Sebuah firma pertahanan berteknologi tinggi seperti Lockheed Martin dapat
mengatasi keputusan yang berbeda tentang masalah etika yang sama jika tidak
memiliki program etika terpusat. Boeing menjadi lebih tersentralisasi sejak
masuknya CEO W. James McNerney, Jr. setelah skandal perusahaan. Sebelum
McNerney turun tangan, Boeing mengalami beberapa tahun kesulitan etika dan
hukum. Ini termasuk memenjarakan mantan CFO karena negosiasi pekerjaan ilegal
dengan pejabat Pentagon dan penyalahgunaan hak istimewa pengacara-klien untuk
menutupi studi internal yang menunjukkan ketidaksetaraan gaji, dan skandal lainnya.
Sebuah firma pertahanan berteknologi tinggi seperti Lockheed Martin dapat
mengatasi keputusan yang berbeda tentang masalah etika yang sama jika tidak
memiliki program etika terpusat. Boeing menjadi lebih tersentralisasi sejak
masuknya CEO W. James McNerney, Jr. setelah skandal perusahaan. Sebelum
McNerney turun tangan, Boeing mengalami beberapa tahun kesulitan etika dan
hukum.

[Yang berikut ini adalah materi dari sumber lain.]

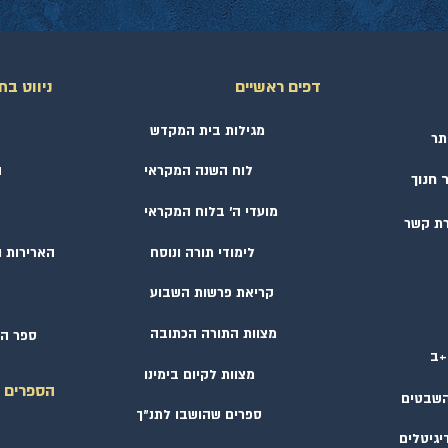
דפים ראשיים
ניווט בת
טעות מנהגי האבלות בחודש
וְלַעֲבֹד
מגילות בית המקדש
החמישי
בטעוֹת
תר
תשובה
לוח השנה המקראי
ה
 חנוך
מועדי ה׳ בלוח המקראי
רת קשר
לימודי תורה ונוסח
הארירות ו
קריאת פרשות השבוע
מצוות התורה הכתובה
ספר הת
+ב
מצוות לקיום בימינו
הספרים ה
 השבטים
ספרים שהושבו לתנ״ך
יגיטלים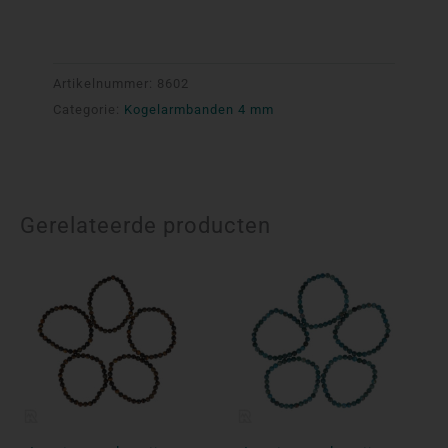
Artikelnummer:
8602
Categorie:
Kogelarmbanden 4 mm
Gerelateerde producten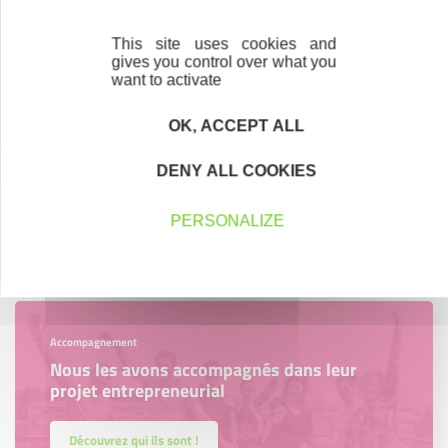
This site uses cookies and
gives you control over what you
want to activate
Créateurs
Trouvez à qui vous adresser
OK, ACCEPT ALL
Créateurs, repreneurs, vos interlocuteurs en
DENY ALL COOKIES
région.
PERSONALIZE
En savoir plus
Accompagnement
Nous les avons accompagnés dans leur
projet entrepreneurial
Découvrez qui ils sont !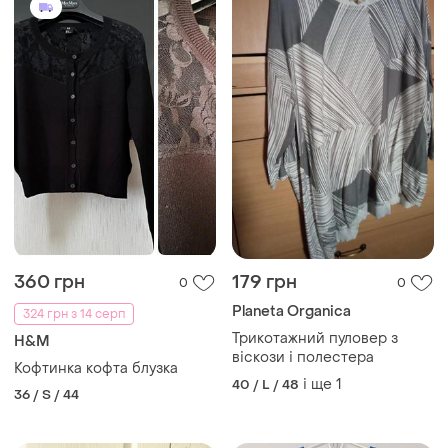
360 грн
179 грн
0
0
Planeta Organica
324 грн з 14 серп
Трикотажний пуловер з
H&M
віскози і полестера
Кофтинка кофта блузка
і ще
1
40 / L / 48
36 / S / 44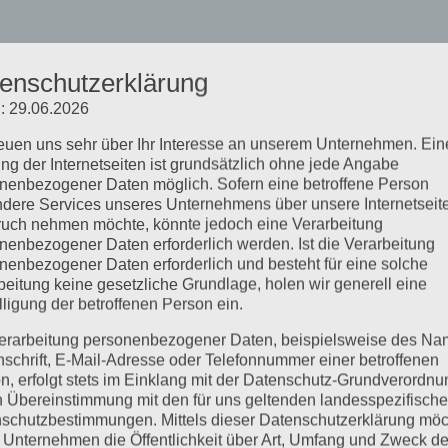
enschutzerklärung
: 29.06.2026
reuen uns sehr über Ihr Interesse an unserem Unternehmen. Ein
ng der Internetseiten ist grundsätzlich ohne jede Angabe
nenbezogener Daten möglich. Sofern eine betroffene Person
dere Services unseres Unternehmens über unsere Internetseite
uch nehmen möchte, könnte jedoch eine Verarbeitung
nenbezogener Daten erforderlich werden. Ist die Verarbeitung
nenbezogener Daten erforderlich und besteht für eine solche
beitung keine gesetzliche Grundlage, holen wir generell eine
lligung der betroffenen Person ein.
erarbeitung personenbezogener Daten, beispielsweise des Na
nschrift, E-Mail-Adresse oder Telefonnummer einer betroffenen
n, erfolgt stets im Einklang mit der Datenschutz-Grundverordnu
n Übereinstimmung mit den für uns geltenden landesspezifisch
schutzbestimmungen. Mittels dieser Datenschutzerklärung mö
 Unternehmen die Öffentlichkeit über Art, Umfang und Zweck de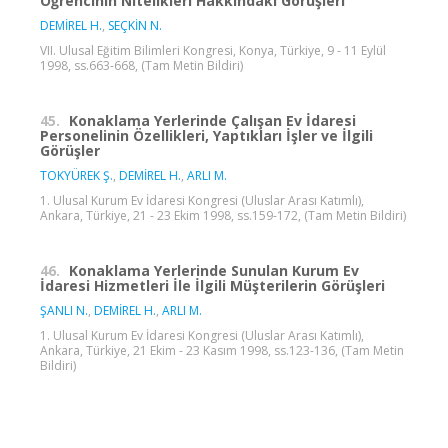
Öğrencinin Nitelikleri Hakkındaki Görüşleri
DEMİREL H.
,
SEÇKİN N.
VII. Ulusal Eğitim Bilimleri Kongresi, Konya, Türkiye, 9 - 11 Eylül
1998, ss.663-668, (Tam Metin Bildiri)
45.
Konaklama Yerlerinde Çalışan Ev İdaresi
Personelinin Özellikleri, Yaptıkları İşler ve İlgili
Görüşler
TOKYÜREK Ş.
,
DEMİREL H.
,
ARLI M.
1. Ulusal Kurum Ev İdaresi Kongresi (Uluslar Arası Katımlı),
Ankara, Türkiye, 21 - 23 Ekim 1998, ss.159-172, (Tam Metin Bildiri)
46.
Konaklama Yerlerinde Sunulan Kurum Ev
İdaresi Hizmetleri İle İlgili Müşterilerin Görüşleri
ŞANLI N.
,
DEMİREL H.
,
ARLI M.
1. Ulusal Kurum Ev İdaresi Kongresi (Uluslar Arası Katımlı),
Ankara, Türkiye, 21 Ekim - 23 Kasım 1998, ss.123-136, (Tam Metin
Bildiri)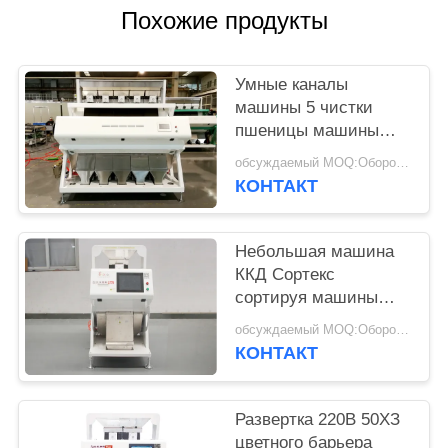
Похожие продукты
Умные каналы
машины 5 чистки
пшеницы машины
сортировщицы цвета
обсуждаемый MOQ:Оборотный
пшеницы
КОНТАКТ
Небольшая машина
ККД Сортекс
сортируя машины
ИМПов ульс
обсуждаемый MOQ:Оборотный
земледелия для
КОНТАКТ
пшеницы
Развертка 220В 50ХЗ
цветного барьера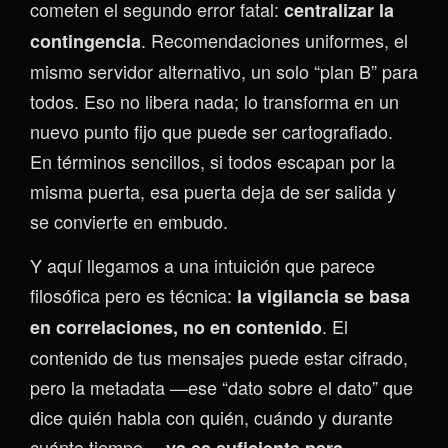
cometen el segundo error fatal:
centralizar la
. Recomendaciones uniformes, el
contingencia
mismo servidor alternativo, un solo “plan B” para
todos. Eso no libera nada; lo transforma en un
nuevo punto fijo que puede ser cartografiado.
En términos sencillos, si todos escapan por la
misma puerta, esa puerta deja de ser salida y
se convierte en embudo.
Y aquí llegamos a una intuición que parece
filosófica pero es técnica:
la vigilancia se basa
. El
en correlaciones, no en contenido
contenido de tus mensajes puede estar cifrado,
pero la metadata —ese “dato sobre el dato” que
dice quién habla con quién, cuándo y durante
cuánto tiempo—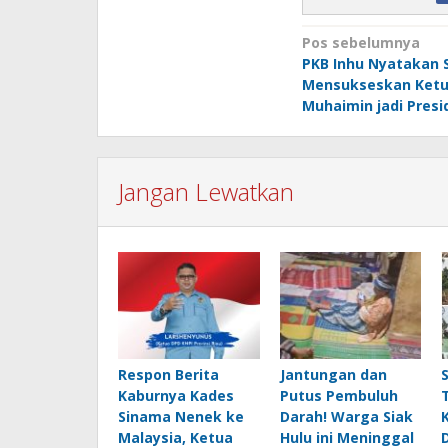
Navigasi
Pos sebelumnya
PKB Inhu Nyatakan 
pos
Mensukseskan Ket
Muhaimin jadi Presi
Jangan Lewatkan
Respon Berita
Jantungan dan
Kaburnya Kades
Putus Pembuluh
Sinama Nenek ke
Darah! Warga Siak
Malaysia, Ketua
Hulu ini Meninggal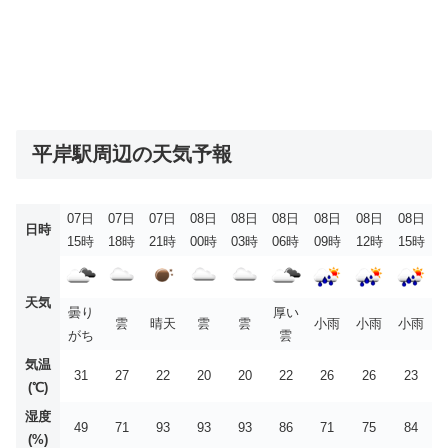
平岸駅周辺の天気予報
07日
07日
07日
08日
08日
08日
08日
08日
08日
日時
15時
18時
21時
00時
03時
06時
09時
12時
15時
天気
曇り
厚い
雲
晴天
雲
雲
小雨
小雨
小雨
がち
雲
気温
31
27
22
20
20
22
26
26
23
(℃)
湿度
49
71
93
93
93
86
71
75
84
(%)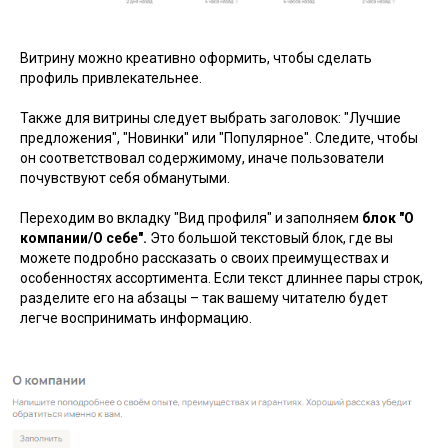
Витрину можно креативно оформить, чтобы сделать
профиль привлекательнее.
Также для витрины следует выбрать заголовок: "Лучшие
предложения", "Новинки" или "Популярное". Следите, чтобы
он соответствовал содержимому, иначе пользователи
почувствуют себя обманутыми.
Переходим во вкладку "Вид профиля" и заполняем
блок "О
компании/О себе".
Это большой текстовый блок, где вы
можете подробно рассказать о своих преимуществах и
особенностях ассортимента. Если текст длиннее пары строк,
разделите его на абзацы – так вашему читателю будет
легче воспринимать информацию.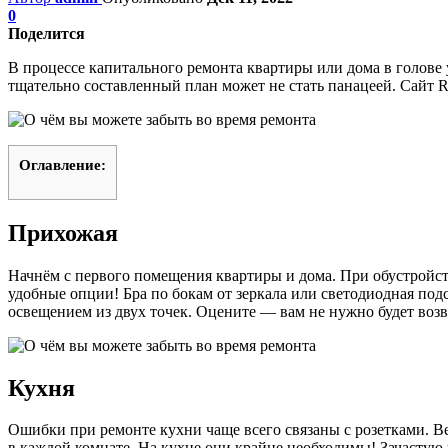
0
Поделится
В процессе капитального ремонта квартиры или дома в голове у
тщательно составленный план может не стать панацеей. Сайт 
Оглавление:
Прихожая
Начнём с первого помещения квартиры и дома. При обустройст
удобные опции! Бра по бокам от зеркала или светодиодная под
освещением из двух точек. Оцените — вам не нужно будет возв
Кухня
Ошибки при ремонте кухни чаще всего связаны с розетками. Вер
в каждой комнате. На кухне они крайне необходимы! Зачастую 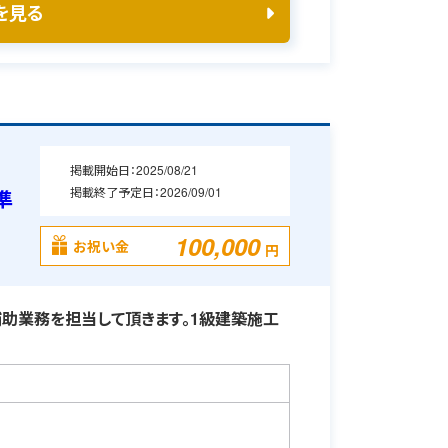
を見る
掲載開始日：
2025/08/21
掲載終了予定日：
2026/09/01
準
100,000
お祝い金
円
助業務を担当して頂きます。1級建築施工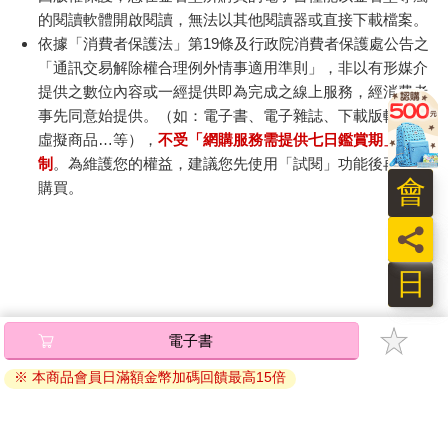
的閱讀軟體開啟閱讀，無法以其他閱讀器或直接下載檔案。
依據「消費者保護法」第19條及行政院消費者保護處公告之
「通訊交易解除權合理例外情事適用準則」，非以有形媒介
提供之數位內容或一經提供即為完成之線上服務，經消費者
事先同意始提供。（如：電子書、電子雜誌、下載版軟體、
虛擬商品…等），
不受「網購服務需提供七日鑑賞期」的限
制
。為維護您的權益，建議您先使用「試閱」功能後再付款
會
購買。
員
日
電子書
※ 本商品會員日滿額金幣加碼回饋最高15倍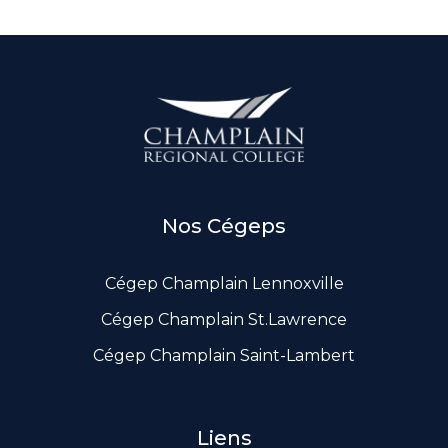
Nos Cégeps
Cégep Champlain Lennoxville
Cégep Champlain St.Lawrence
Cégep Champlain Saint-Lambert
Liens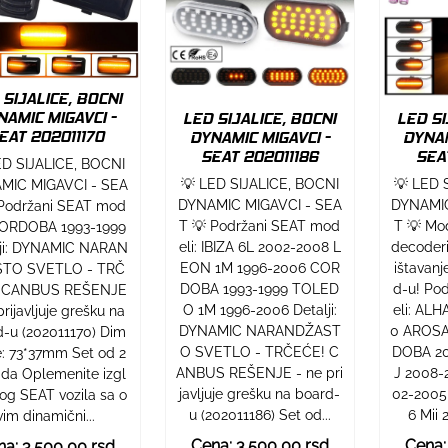
 SIJALICE, BOCNI
NAMIC MIGAVCI -
LED SIJALICE, BOCNI
LED SI
EAT 202011170
DYNAMIC MIGAVCI -
DYNAM
SEAT 202011186
SEA
ED SIJALICE, BOCNI
💡 LED SIJALICE, BOCNI
💡 LED 
MIC MIGAVCI - SEA
DYNAMIC MIGAVCI - SEA
DYNAMIC
 Podržani SEAT mod
T 💡 Podržani SEAT mod
T 💡 Mo
 CORDOBA 1993-1999
eli: IBIZA 6L 2002-2008 L
decoder
lji: DYNAMIC NARAN
EON 1M 1996-2006 COR
ištavanj
TO SVETLO - TRČ
DOBA 1993-1999 TOLED
d-u! Po
 CANBUS REŠENJE
O 1M 1996-2006 Detalji:
eli: AL
prijavljuje grešku na
DYNAMIC NARANDŽAST
0 AROSA
d-u (202011170) Dim
O SVETLO - TRČEĆE! C
DOBA 20
e: 73*37mm Set od 2
ANBUS REŠENJE - ne pri
J 2008-
da Oplemenite izgl
javljuje grešku na board-
02-2005
og SEAT vozila sa o
u (202011186) Set od...
6 Mii 
vim dinamični...
Cena: 3.500,00 rsd
Cena:
a: 3.500,00 rsd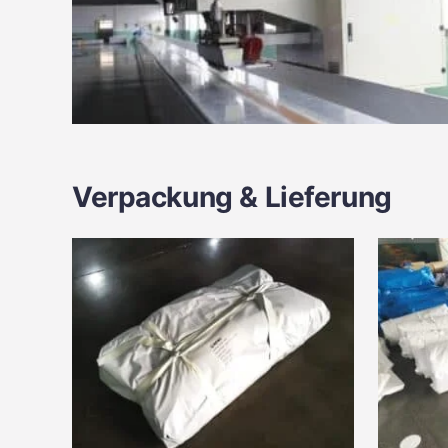
Verpackung & Lieferung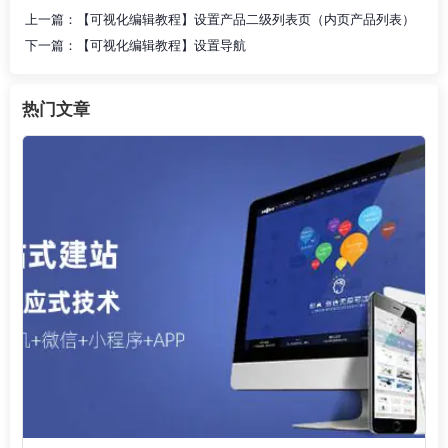
上一篇：
【可视化编辑教程】设置产品二级列表页（内页产品列表）
下一篇：
【可视化编辑教程】设置导航
热门文章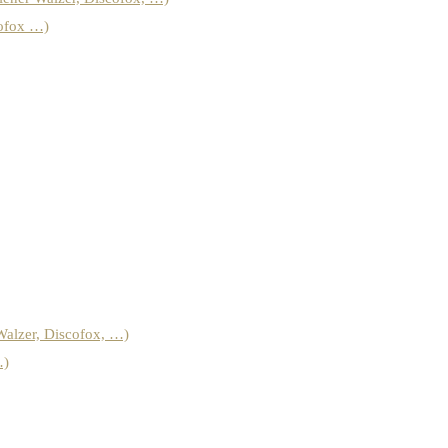
cofox …)
Walzer, Discofox, …)
…)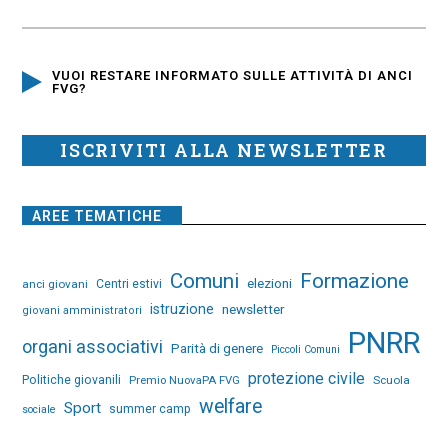
VUOI RESTARE INFORMATO SULLE ATTIVITÀ DI ANCI
FVG?
ISCRIVITI ALLA NEWSLETTER
AREE TEMATICHE
Comuni
Formazione
elezioni
anci giovani
Centri estivi
istruzione
newsletter
giovani amministratori
PNRR
organi associativi
Parità di genere
Piccoli Comuni
protezione civile
Politiche giovanili
Premio NuovaPA FVG
Scuola
welfare
Sport
summer camp
sociale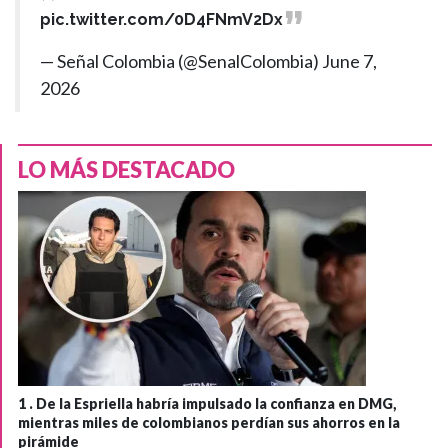
pic.twitter.com/0D4FNmV2Dx
— Señal Colombia (@SenalColombia)
June 7,
2026
LO MÁS DESTACADO
1 .
De la Espriella habría impulsado la confianza en DMG,
mientras miles de colombianos perdían sus ahorros en la
pirámide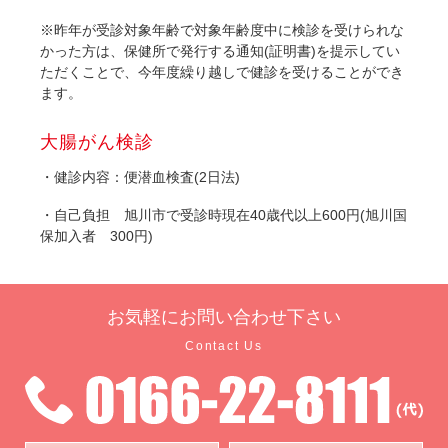
※昨年が受診対象年齢で対象年齢度中に検診を受けられな
かった方は、保健所で発行する通知(証明書)を提示してい
ただくことで、今年度繰り越しで健診を受けることができ
ます。
大腸がん検診
・健診内容：便潜血検査(2日法)
・自己負担 旭川市で受診時現在40歳代以上600円(旭川国
保加入者 300円)
お気軽に
お問い合わせ下さい
Contact Us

Ini termasuk memenjarakan mantan CFO karena negosiasi pekerjaan ilegal
dengan pejabat Pentagon dan penyalahgunaan hak istimewa pengacara-klien untuk
menutupi studi internal yang menunjukkan ketidaksetaraan gaji, dan skandal lainnya.
Perilaku tidak etis mungkin terjadi dalam struktur tersentralisasi atau
desentralisasi ketika budaya perusahaan tertentu mengizinkan atau mendorong
pekerja untuk menyimpang dari standar yang diterima atau mengabaikan tanggung
jawab hukum dan etika perusahaan. Perusahaan yang terpusat mungkin memiliki
waktu yang lebih sulit untuk mencabut aktivitas yang tidak etis daripada organisasi
yang terdesentralisasi karena organisasi yang terakhir memiliki struktur yang lebih
cair di mana perubahan hanya dapat mempengaruhi sebagian kecil dari
perusahaan. Seringkali, ketika perusahaan terpusat mengungkap aktivitas tidak etis
dan tampaknya menyebar, kepemimpinan disingkirkan sehingga budaya lama yang
tidak etis dicabut dan diganti dengan budaya yang lebih etis. Misalnya, Mitsubishi
Motors menyarankan perubahan manajemen yang signifikan setelah ditemukan
bahwa penutupan cacat mobil telah berlangsung selama lebih dari dua dekade.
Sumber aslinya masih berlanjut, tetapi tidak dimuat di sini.